Introduction: Star Wars Rebel Alliance Pendant in Fine Silver
So I decided to follow Instructables advise and I've switched paper for metal.
In the following steps. I will show you how to use PMC sheet (Precious metal clay sheet) to make a quilled pendant in real silver.
This is the first time I make a quilled pendant in fine silver. It has been a lot of fun but also a lot of learning; and in the end, it was very rewarding. As a good geeky Star Wars fan, I decided to make the Rebel Alliance symbol for this first attempt.
I hope you enjoy doing yours and, of course you can follow the same technique to make any design you want
If you notice some grammar errors and typos, please let me know. English is not my first language so any suggestions to make my instructable better are very welcomed.
First Prize in the
Quilling Contest 2016
Step 1: Safety Advises
This work involves handling, firing and sanding metal clay. Appropiate safety measures must be taken to avoid accidents.
Wash your hands after you finish working with metal clay
Do not eat and work at the same time
Do not use kitchen items as tools. If you do, do not use it again for food.
When torch firing: wear safety glasses all the time, keep an extinguisher nearby, make sure you have an appropiate surface for torch firing. Tip: torch firing bricks are available at a very reasonable prices. Avoid any distractors when torch firing (kids, pets, cell phones, etc).
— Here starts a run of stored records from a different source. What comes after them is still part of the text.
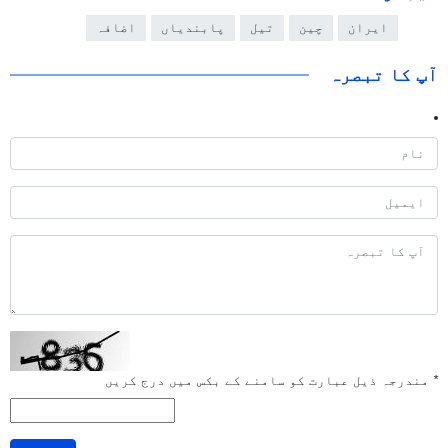
ایران
چین
تیل
پابندیاں
اضافہ
آپ کا تبصرہ
*
مندرجہ ذیل عبارت کو سامنے کے بکس میں درج کریں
Keep flamable items and liquids away.
Do not touch the metal piece after firing, it is extremely hot and you can suffer serious burns if you do.
When sanding, wear a dust mask and safety glasses
Step 2: Materials
You will need:
A precious metal clay sheet (PMC sheet). These are sold at specialized jewerly supplies stores. If you do not know where to buy one, just google "PMC sheet" and choose the supplier that is most convenient for you. The average price is around $15 USD/sheet. Word of advise: If you live outside the USA, check your specific customs rules before ordering to make sure you will be allowed to import it to your country.
A fine brush
A soft wire brush
Non flammable firing brick or a safe and fire resistant surface for torch firing
Sand paper for finishing (600, 1200, 2000)
A small sterling silver jumpring
A coffe heater or a reptile heat mat (optional)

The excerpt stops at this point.